May 2016


- 1. The results for 2015 and forecasts for 2016 are not generally very optimistic. With all the currency fluctuations we’re seeing, it looks as though some markets are saturated. As an independent manufacture at the top of the haute horlogerie segment, we produce around 900 watches a year; collectors have proved loyal to the brand and maintained their interest in our creations. Although 2015 was an excellent year for us in terms of sales, we’re still going to be cautious during the first six months of this year.

- 2. For us, it will be a year of consolidation while remaining attentive to our customers. We’re not planning any closures nor any openings. As well as the best retailers, we have a network of 10 boutiques, eight of which belong to us. That puts us very close to our customers. I’m currently working on a watch with large complications and taking advantage of this time to bring some models in our collection into line with current tastes. Where communications are concerned, we’ll continue to cultivate our difference with promotional events by our boutiques for our small group of collectors. Plus a new catalogue and a revamp for our website after ten years of loyal service.

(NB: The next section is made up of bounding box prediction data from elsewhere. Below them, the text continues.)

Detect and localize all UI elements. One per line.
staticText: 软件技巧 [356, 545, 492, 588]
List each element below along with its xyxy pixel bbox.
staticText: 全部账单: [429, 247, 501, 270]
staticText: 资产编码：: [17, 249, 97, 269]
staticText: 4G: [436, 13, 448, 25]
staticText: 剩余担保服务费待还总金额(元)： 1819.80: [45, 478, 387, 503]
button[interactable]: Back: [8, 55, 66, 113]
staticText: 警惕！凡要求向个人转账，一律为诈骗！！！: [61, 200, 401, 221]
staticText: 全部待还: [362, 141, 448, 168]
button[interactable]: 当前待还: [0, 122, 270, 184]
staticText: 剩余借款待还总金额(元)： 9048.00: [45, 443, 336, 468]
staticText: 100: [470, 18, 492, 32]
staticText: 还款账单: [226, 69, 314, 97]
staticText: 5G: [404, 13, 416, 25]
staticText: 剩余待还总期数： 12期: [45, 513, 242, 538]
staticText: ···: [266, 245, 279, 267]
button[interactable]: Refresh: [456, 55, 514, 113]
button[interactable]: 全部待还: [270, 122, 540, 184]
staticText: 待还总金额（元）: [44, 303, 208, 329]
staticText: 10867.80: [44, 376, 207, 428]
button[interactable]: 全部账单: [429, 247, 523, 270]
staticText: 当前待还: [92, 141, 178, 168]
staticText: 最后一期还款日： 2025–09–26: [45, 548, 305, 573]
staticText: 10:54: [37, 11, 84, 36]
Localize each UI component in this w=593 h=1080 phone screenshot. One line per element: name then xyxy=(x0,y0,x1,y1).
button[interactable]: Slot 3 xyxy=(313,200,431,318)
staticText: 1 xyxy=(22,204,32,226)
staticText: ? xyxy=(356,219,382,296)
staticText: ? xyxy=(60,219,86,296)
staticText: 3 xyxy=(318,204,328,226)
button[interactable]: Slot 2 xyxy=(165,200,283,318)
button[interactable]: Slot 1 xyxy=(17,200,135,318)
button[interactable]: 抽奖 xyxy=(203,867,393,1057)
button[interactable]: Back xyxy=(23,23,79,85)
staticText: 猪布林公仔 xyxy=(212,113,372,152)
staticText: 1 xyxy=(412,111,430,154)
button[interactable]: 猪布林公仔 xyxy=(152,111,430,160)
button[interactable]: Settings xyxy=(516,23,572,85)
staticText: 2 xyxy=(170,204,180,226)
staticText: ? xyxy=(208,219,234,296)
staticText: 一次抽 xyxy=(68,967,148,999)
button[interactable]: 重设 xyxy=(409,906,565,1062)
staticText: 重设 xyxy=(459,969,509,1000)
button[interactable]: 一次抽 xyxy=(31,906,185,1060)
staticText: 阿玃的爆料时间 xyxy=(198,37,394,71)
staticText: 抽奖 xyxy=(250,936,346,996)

- 3. I’ve been asked this question several times. No, the arrival of smartwatches is not a threat to mechanical watchmaking, just the opposite. Young people today read the time from their mobile phones, and for them this new smart gadget is the first watch they’ve ever bought. In time, they’ll want to buy a real watch and they’ll be our future customers – even if an F. P. Journe watch won’t be the first they’ll buy. Watchmaking is 600 years old, give or take a few economy-related interruptions, and this inertia always gives me faith in the future.

- 4. We don’t have a booth at Baselworld since we hold our annual show in January simultaneously with the SIHH but in our manufacture’s own showroom in the centre of Geneva. For us, the week of January 18-22 should confirm that the year ahead will be a good one and allow us to schedule production serenely. However, in Basel on 17 March, we’re organising a press conference for the second year running on the awards ceremony for the Young Talent Competition, of which I am the sponsor together with the AHCI. That confirms our position as the defender of watchmaking values, one priority being to pass on know-how and help the young watchmakers of tomorrow gain visibility. I wish this kind of competition had existed in my day, it would have made the beginnings so much easier.


1. What are your predictions for 2016? Do you think that exports will recover, or will the markets stagnate or continue to decline after the slump we saw in 2015? And what do you think were the reasons for the downturn in 2015?

2. What are your priorities for the coming year: consolidating your existing markets, actively exploring new markets (if so, which), rationalising / consolidating / expanding your distribution network, launching new products, PR initiatives, etc.?

3. Over the longer term, do you believe that mechanical watchmaking will gradually die out, hybridise, or continue to occupy its own exclusive niche? Do you see the advent of smartwatches as a potential threat, or an opportunity for growth and diversification?

4. What exactly do you hope to achieve from your participation in Baselworld 2016? Do you feel your presence at the fair is essential to your business, or are such forums less important now than they were in the past?